O Programa de Aldeia definido para a Pena apresentava custos totais previstos cifrados em 472.030,78 euros. Deste total, 188.276.19 euros estavam destinados para as invenções a realizar nos 64 imóveis particulares que se previa intervencionar, correspondendo 122.955,24 euros para a reparação de fachadas e 65.280,95 euros para a recuperação de coberturas. No referido plano previa-se, ainda, um custo total de 104.904,59 euros para intervenções a realizar em espaços públicos.
As intervenções preceituadas na Pena revelam um investimento médio de 18.896,5 euros por habitante (a média mais baixa do conjunto das quatro aldeias analisadas, fruto de esta registar o maior efetivo populacional à data das intervenções, com 25 habitantes), sendo que, esta aldeia teve uma intervenção profunda com a implementação do Programa das Aldeias do Xisto, num investimento global que rondou os 472.411,82 euros, correspondentes a cerca de 34,2% do total investido no concelho de Góis e 3,54% do investimento total executado nas vinte e quatro Aldeias do Xisto.
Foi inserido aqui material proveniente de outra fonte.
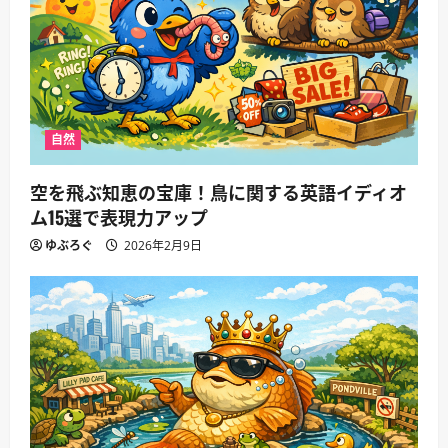
自然
空を飛ぶ知恵の宝庫！鳥に関する英語イディオ
ム15選で表現力アップ
ゆぶろぐ
2026年2月9日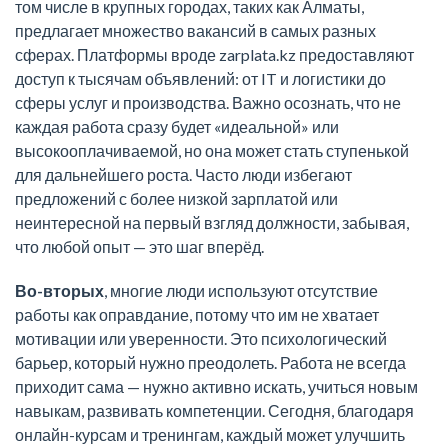
том числе в крупных городах, таких как Алматы,
предлагает множество вакансий в самых разных
сферах. Платформы вроде zarplata.kz предоставляют
доступ к тысячам объявлений: от IT и логистики до
сферы услуг и производства. Важно осознать, что не
каждая работа сразу будет «идеальной» или
высокооплачиваемой, но она может стать ступенькой
для дальнейшего роста. Часто люди избегают
предложений с более низкой зарплатой или
неинтересной на первый взгляд должности, забывая,
что любой опыт — это шаг вперёд.
Во-вторых
, многие люди используют отсутствие
работы как оправдание, потому что им не хватает
мотивации или уверенности. Это психологический
барьер, который нужно преодолеть. Работа не всегда
приходит сама — нужно активно искать, учиться новым
навыкам, развивать компетенции. Сегодня, благодаря
онлайн-курсам и тренингам, каждый может улучшить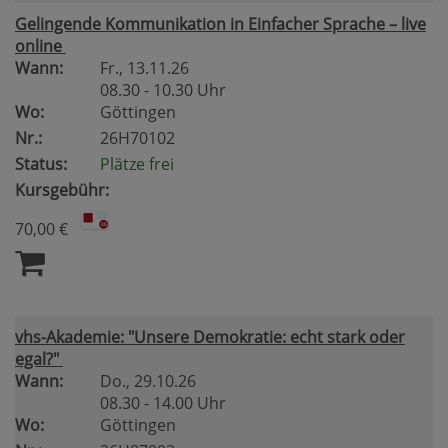
Gelingende Kommunikation in Einfacher Sprache – live
online
Wann:
Fr.
, 13.11.26
08.30 - 10.30 Uhr
Wo:
Göttingen
Nr.:
26H70102
Status:
Plätze frei
Kursgebühr:
70,00 €
vhs-Akademie: "Unsere Demokratie: echt stark oder
egal?"
Wann:
Do.
, 29.10.26
08.30 - 14.00 Uhr
Wo:
Göttingen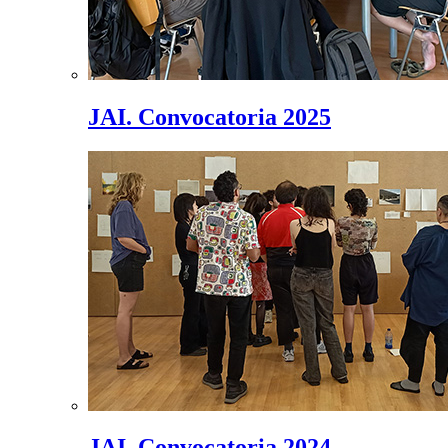
JAI. Convocatoria 2025
JAI. Convocatoria 2024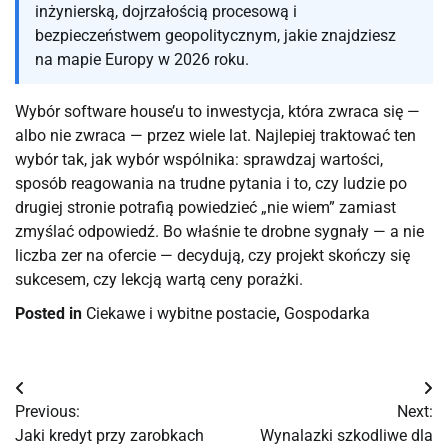
inżynierską, dojrzałością procesową i
bezpieczeństwem geopolitycznym, jakie znajdziesz
na mapie Europy w 2026 roku.
Wybór software house’u to inwestycja, która zwraca się —
albo nie zwraca — przez wiele lat. Najlepiej traktować ten
wybór tak, jak wybór wspólnika: sprawdzaj wartości,
sposób reagowania na trudne pytania i to, czy ludzie po
drugiej stronie potrafią powiedzieć „nie wiem” zamiast
zmyślać odpowiedź. Bo właśnie te drobne sygnały — a nie
liczba zer na ofercie — decydują, czy projekt skończy się
sukcesem, czy lekcją wartą ceny porażki.
Posted in
Ciekawe i wybitne postacie
,
Gospodarka
Nawigacja
Previous:
Next:
wpisu
Jaki kredyt przy zarobkach
Wynalazki szkodliwe dla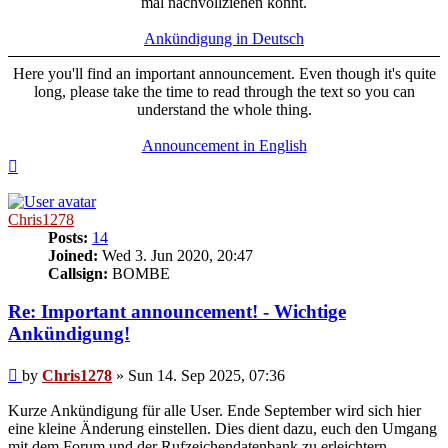
mal nachvollziehen könnt.
Ankündigung in Deutsch
Here you'll find an important announcement. Even though it's quite
long, please take the time to read through the text so you can
understand the whole thing.
Announcement in English
Top
Chris1278
Posts:
14
Joined:
Wed 3. Jun 2020, 20:47
Callsign:
BOMBE
Re: Important announcement! - Wichtige
Ankündigung!
Post
by
Chris1278
»
Sun 14. Sep 2025, 07:36
Kurze Ankündigung für alle User. Ende September wird sich hier
eine kleine Änderung einstellen. Dies dient dazu, euch den Umgang
mit dem Forum und der Rufzeichendatenbank zu erleichtern.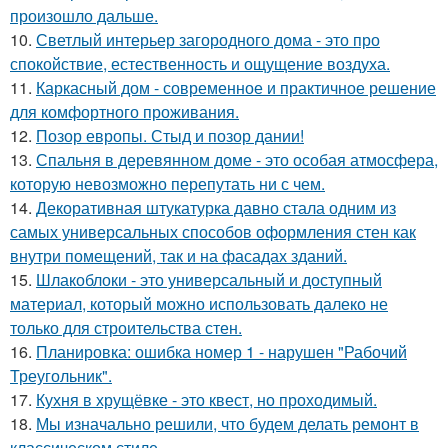
произошло дальше.
10.
Светлый интерьер загородного дома - это про
спокойствие, естественность и ощущение воздуха.
11.
Каркасный дом - современное и практичное решение
для комфортного проживания.
12.
Позор европы. Стыд и позор дании!
13.
Спальня в деревянном доме - это особая атмосфера,
которую невозможно перепутать ни с чем.
14.
Декоративная штукатурка давно стала одним из
самых универсальных способов оформления стен как
внутри помещений, так и на фасадах зданий.
15.
Шлакоблоки - это универсальный и доступный
материал, который можно использовать далеко не
только для строительства стен.
16.
Планировка: ошибка номер 1 - нарушен "Рабочий
Треугольник".
17.
Кухня в хрущёвке - это квест, но проходимый.
18.
Мы изначально решили, что будем делать ремонт в
классическом стиле.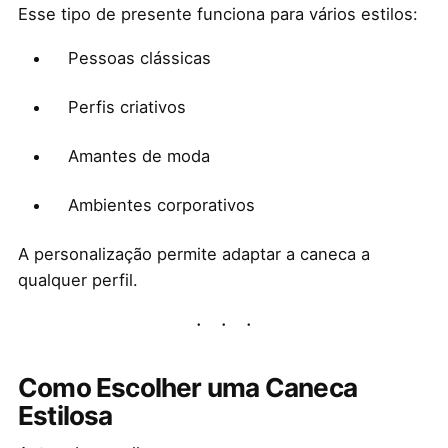
Esse tipo de presente funciona para vários estilos:
Pessoas clássicas
Perfis criativos
Amantes de moda
Ambientes corporativos
A personalização permite adaptar a caneca a
qualquer perfil.
Como Escolher uma Caneca
Estilosa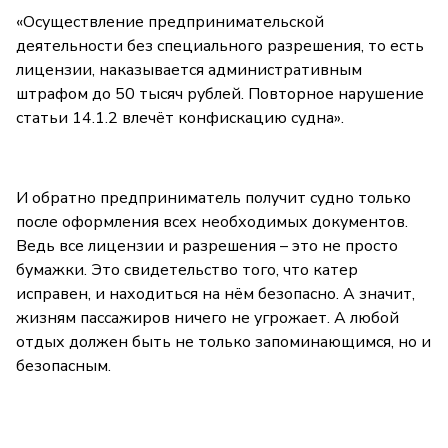
«Осуществление предпринимательской
деятельности без специального разрешения, то есть
лицензии, наказывается административным
штрафом до 50 тысяч рублей. Повторное нарушение
статьи 14.1.2 влечёт конфискацию судна».
И обратно предприниматель получит судно только
после оформления всех необходимых документов.
Ведь все лицензии и разрешения – это не просто
бумажки. Это свидетельство того, что катер
исправен, и находиться на нём безопасно. А значит,
жизням пассажиров ничего не угрожает. А любой
отдых должен быть не только запоминающимся, но и
безопасным.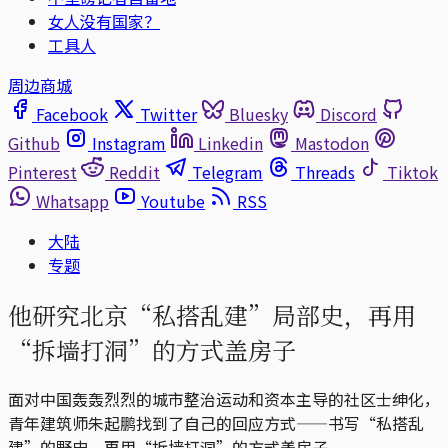
女人没有国家？
工具人
周边商城
Facebook
Twitter
Bluesky
Discord
Github
Instagram
Linkedin
Mastodon
Pinterest
Reddit
Telegram
Threads
Tiktok
Whatsapp
Youtube
RSS
大陆
专题
他研究北京“私搭乱建”局部史，再用
“拆墙打洞”的方式盖房子
面对中国轰轰烈烈的城市整治运动和资本主导的社区士绅化，
青年建筑师朱起鹏找到了自己的回应方式——书写“私搭乱
建”的野史，再用“拆墙打洞”的方式盖房子。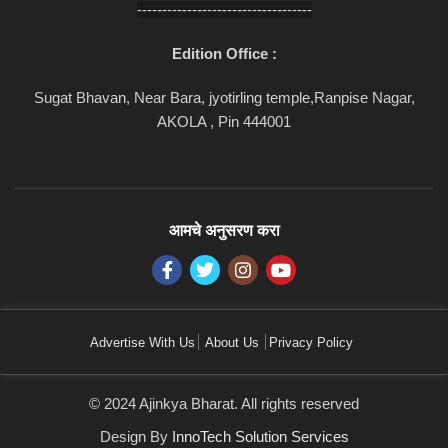
-----------------------------------
Edition Office :
Sugat Bhavan, Near Bara, jyotirling temple,Ranpise Nagar,
AKOLA , Pin 444001
आमचे अनुसरण करा
Advertise With Us
About Us
Privacy Policy
© 2024 Ajinkya Bharat. All rights reserved
Design By
InnoTech Solution Services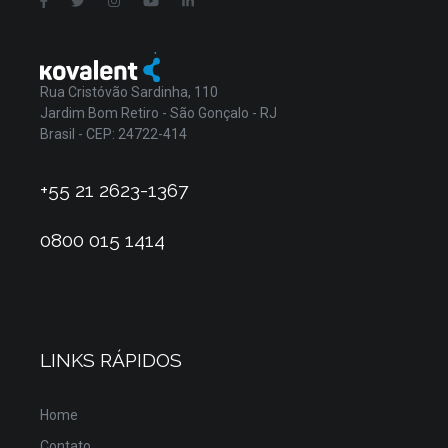
Rua Cristóvão Sardinha, 110
Jardim Bom Retiro - São Gonçalo - RJ
Brasil - CEP: 24722-414
+55 21 2623-1367
0800 015 1414
LINKS RÁPIDOS
Home
Contato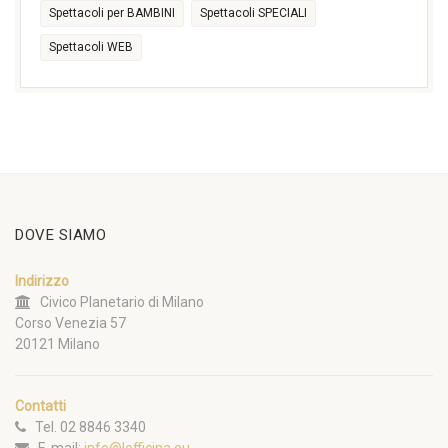
Spettacoli per BAMBINI
Spettacoli SPECIALI
Spettacoli WEB
DOVE SIAMO
Indirizzo
Civico Planetario di Milano
Corso Venezia 57
20121 Milano
Contatti
Tel. 02 8846 3340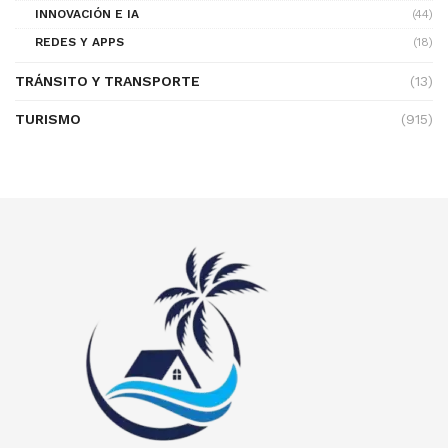
INNOVACIÓN E IA
(44)
REDES Y APPS
(18)
TRÁNSITO Y TRANSPORTE
(13)
TURISMO
(915)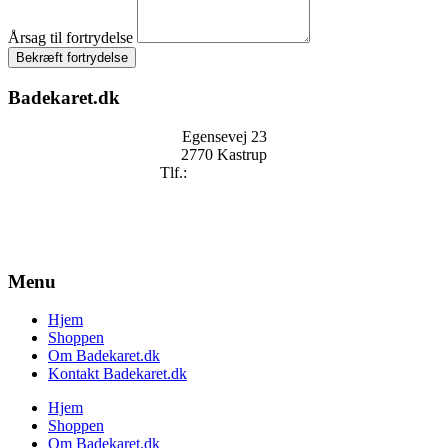
Årsag til fortrydelse
Bekræft fortrydelse
Badekaret.dk
Egensevej 23
2770 Kastrup
Tlf.:
+
45 2896 2909
mail@badekaret.dk
Menu
Hjem
Shoppen
Om Badekaret.dk
Kontakt Badekaret.dk
Hjem
Shoppen
Om Badekaret.dk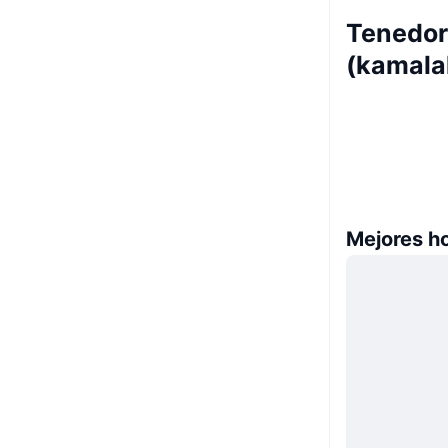
Tenedor
(kamala
Mejores h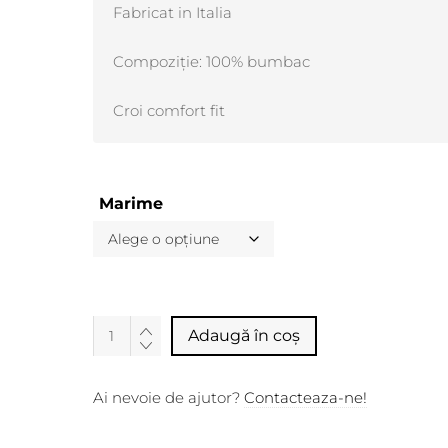
Fabricat in Italia
Compoziție: 100% bumbac
Croi comfort fit
Marime
Alternative:
Adaugă în coș
Ai nevoie de ajutor?
Contacteaza-ne!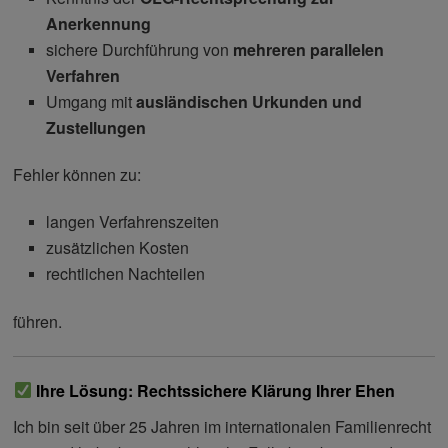
Anerkennung
sichere Durchführung von
mehreren parallelen
Verfahren
Umgang mit
ausländischen Urkunden und
Zustellungen
Fehler können zu:
langen Verfahrenszeiten
zusätzlichen Kosten
rechtlichen Nachteilen
führen.
Ihre Lösung: Rechtssichere Klärung Ihrer Ehen
Ich bin seit über 25 Jahren im internationalen Familienrecht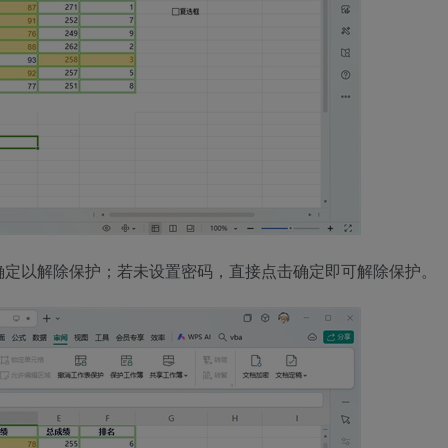
确定以解除保护；若未设置密码，直接点击确定即可解除保护。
Relativamente à distribuição do investimento executado, segundo as tipologias/categorias de intervenção, na Pena destacam-se as intervenções realizadas em imóveis particulares com mais de 133 mil euros (40,41% do total). Por sua vez, as infraestruturas alocando 32,94% do investimento total executado na aldeia (equivalente a 155.600 euros), e os espaços públicos com 26,65% do total executado (mais de 88 mil euros) completam o montante global executado na Aldeia do Xisto da Pena.
As intervenções levadas a cabo na Pena permitiram, ainda, a recuperação de dois edifícios reconvertendo-os em unidades de Turismo em Espaço Rural (“Casa da Cereijinha” (Figura 111) e “Casa do Neveiro” (Figura 112) dotando, assim, esta aldeia com a capacidade de alojamento de turistas que visitem estes lugares serranos.